WHAT IS REQUIRED ▸
Your task is to copy each line of the material that includes "Corporation".

== Segment start ==

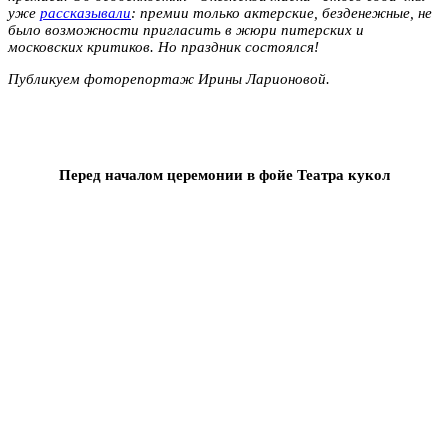
уже
рассказывали
: премии только актерские, безденежные, не
было возможности пригласить в жюри питерских и
московских критиков.
Но праздник состоялся!
Публикуем фоторепортаж Ирины Ларионовой.
Перед началом церемонии в фойе Театра кукол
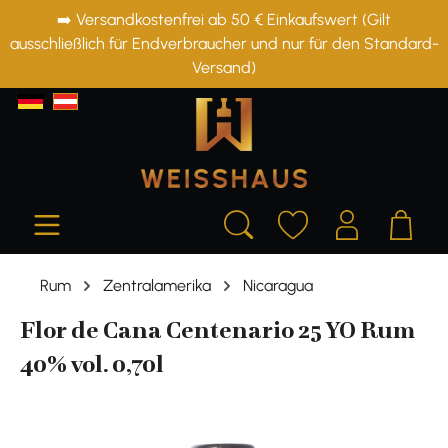
➡️ Versandkostenfrei ab 50 € Einkaufswert (Gilt
alt springen
ausschließlich für Endverbraucher und nur für den Standard-
Versand)
Rum
Zentralamerika
Nicaragua
Flor de Cana Centenario 25 YO Rum
40% vol. 0,70l
Bildergalerie überspringen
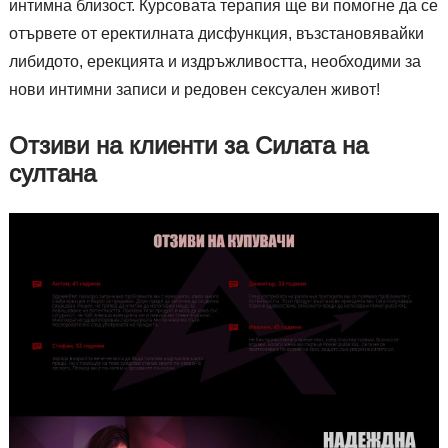
интимна близост. Курсовата терапия ще ви помогне да се
отървете от еректилната дисфункция, възстановявайки
либидото, ерекцията и издръжливостта, необходими за
нови интимни записи и редовен сексуален живот!
Отзиви на клиенти за Силата на
султана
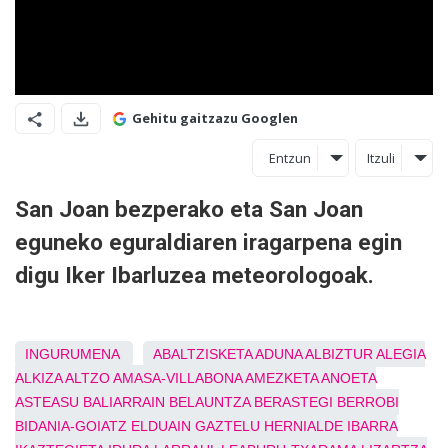
Gehitu gaitzazu Googlen
Entzun
Itzuli
San Joan bezperako eta San Joan
eguneko eguraldiaren iragarpena egin
digu Iker Ibarluzea meteorologoak.
INGURUMENA
ABALTZISKETA
ADUNA
ALBIZTUR
ALEGIA
ALKIZA
ALTZO
AMASA-VILLABONA
AMEZKETA
ANOETA
ASTEASU
BALIARRAIN
BELAUNTZA
BERASTEGI
BERROBI
BIDANIA-GOIATZ
ELDUAIN
GAZTELU
HERNIALDE
IBARRA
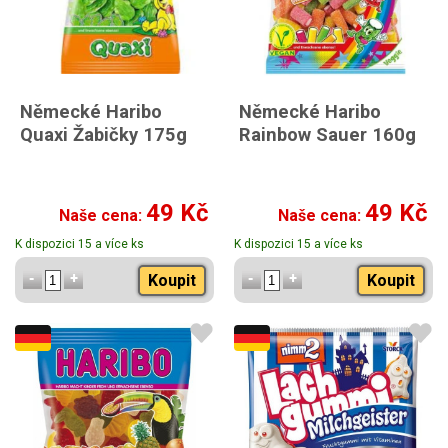
Německé Haribo
Německé Haribo
Quaxi Žabičky 175g
Rainbow Sauer 160g
49 Kč
49 Kč
Naše cena:
Naše cena:
K dispozici 15 a více ks
K dispozici 15 a více ks
Koupit
Koupit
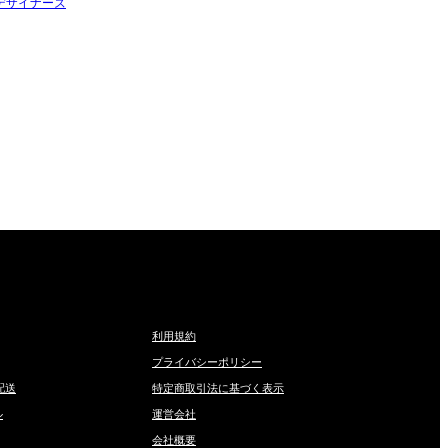
デザイナーズ
利用規約
プライバシーポリシー
配送
特定商取引法に基づく表示
ル
運営会社
会社概要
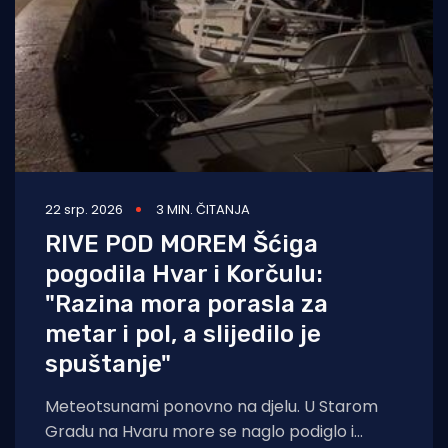
22 srp. 2026
3 MIN. ČITANJA
RIVE POD MOREM Šćiga
pogodila Hvar i Korčulu:
"Razina mora porasla za
metar i pol, a slijedilo je
spuštanje"
Meteotsunami ponovno na djelu. U Starom
Gradu na Hvaru more se naglo podiglo i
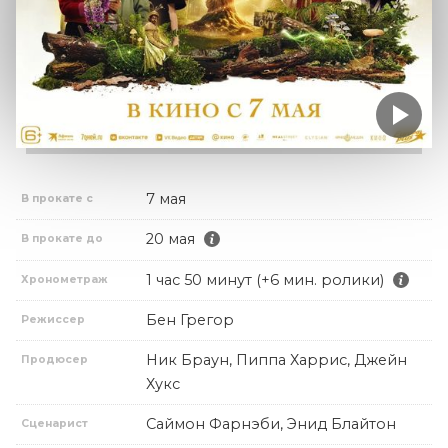
7 мая
В прокате с
20 мая
В прокате до
1 час 50 минут (+6 мин. ролики)
Хронометраж
Бен Грегор
Режиссер
Ник Браун, Пиппа Харрис, Джейн
Продюсер
Хукс
Саймон Фарнэби, Энид Блайтон
Сценарист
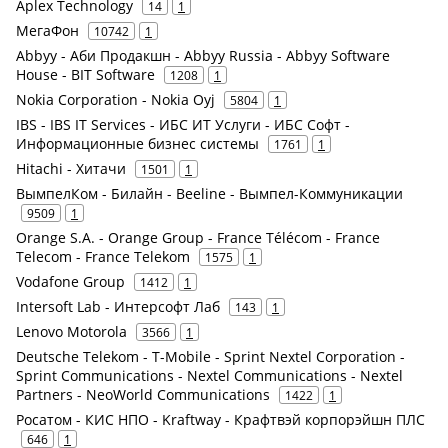
Aplex Technology
14
1
МегаФон
10742
1
Abbyy - Аби Продакшн - Abbyy Russia - Abbyy Software
House - BIT Software
1208
1
Nokia Corporation - Nokia Oyj
5804
1
IBS - IBS IT Services - ИБС ИТ Услуги - ИБС Софт -
Информационные бизнес системы
1761
1
Hitachi - Хитачи
1501
1
ВымпелКом - Билайн - Beeline - Вымпел-Коммуникации
9509
1
Orange S.A. - Orange Group - France Télécom - France
Telecom - France Telekom
1575
1
Vodafone Group
1412
1
Intersoft Lab - Интерсофт Лаб
143
1
Lenovo Motorola
3566
1
Deutsche Telekom - T-Mobile - Sprint Nextel Corporation -
Sprint Communications - Nextel Communications - Nextel
Partners - NeoWorld Communications
1422
1
Росатом - КИС НПО - Kraftway - Крафтвэй корпорэйшн ПЛС
646
1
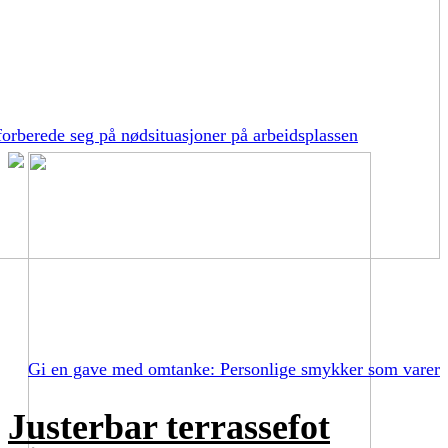
orberede seg på nødsituasjoner på arbeidsplassen
Gi en gave med omtanke: Personlige smykker som varer
Justerbar terrassefot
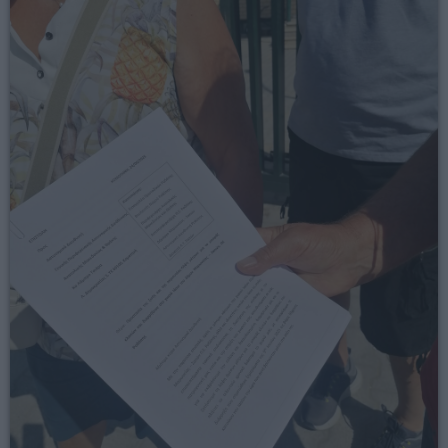
23:55 - 00:00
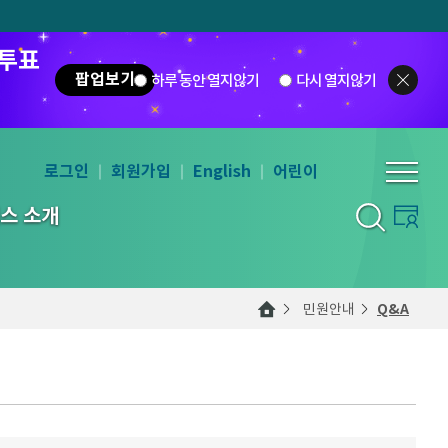
 투표
팝업보기
하루 동안 열지않기
다시 열지않기
로그인
회원가입
English
어린이
스 소개
민원안내
Q&A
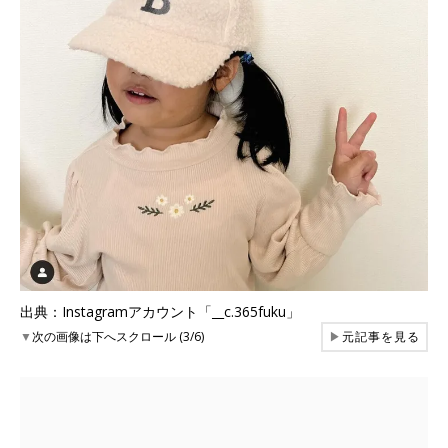
出典：Instagramアカウント「__c.365fuku」
▼
次の画像は下へスクロール (3/6)
▶
元記事を見る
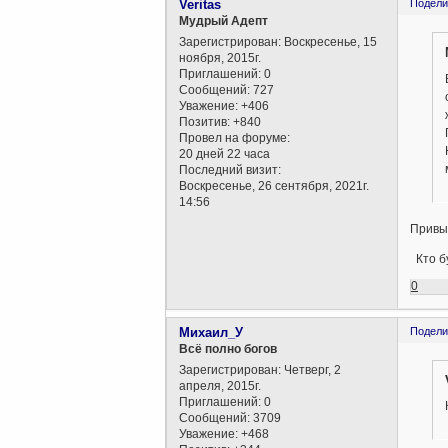
Veritas
Подели
Мудрый Адепт
Зарегистрирован
: Воскресенье, 15
ноября, 2015г.
Приглашений:
0
Сообщений:
727
Уважение:
+406
Позитив:
+840
Провел на форуме:
20 дней 22 часа
Последний визит:
Воскресенье, 26 сентября, 2021г.
14:56
Привыч
Кто бу
0
Михаил_У
Подели
Всё полно богов
Зарегистрирован
: Четверг, 2
апреля, 2015г.
Приглашений:
0
Сообщений:
3709
Уважение:
+468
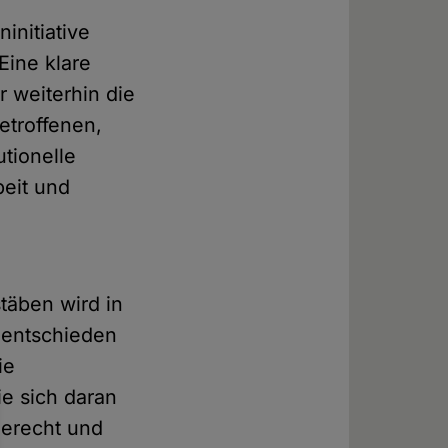
initiative
Eine klare
r weiterhin die
Betroffenen,
utionelle
beit und
täben wird in
 entschieden
ie
e sich daran
 gerecht und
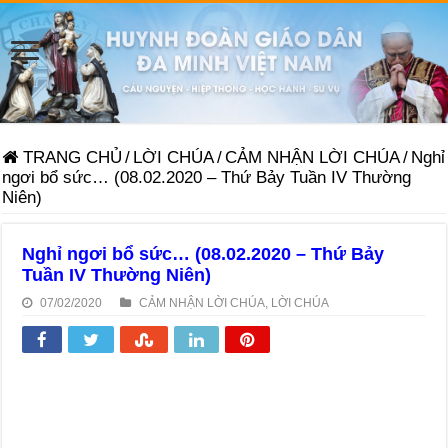
TRANG CHỦ
/
LỜI CHÚA
/
CẢM NHẬN LỜI CHÚA
/
Nghỉ
ngơi bổ sức… (08.02.2020 – Thứ Bảy Tuần IV Thường
Niên)
Nghỉ ngơi bổ sức… (08.02.2020 – Thứ Bảy
Tuần IV Thường Niên)
07/02/2020
CẢM NHẬN LỜI CHÚA
,
LỜI CHÚA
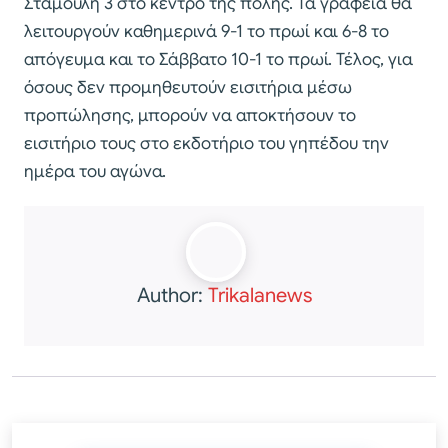
Σταμούλη 3 στο κέντρο της πόλης. Τα γραφεία θα
λειτουργούν καθημερινά 9-1 το πρωί και 6-8 το
απόγευμα και το Σάββατο 10-1 το πρωί. Τέλος, για
όσους δεν προμηθευτούν εισιτήρια μέσω
προπώλησης, μπορούν να αποκτήσουν το
εισιτήριο τους στο εκδοτήριο του γηπέδου την
ημέρα του αγώνα.
Author:
Trikalanews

== Segment end ==

SOLUTION FOR THIS PROBLEM ▸
Nokia Corporation - Nokia Oyj
Deutsche Telekom - T-Mobile - Sprint Nextel Corporation -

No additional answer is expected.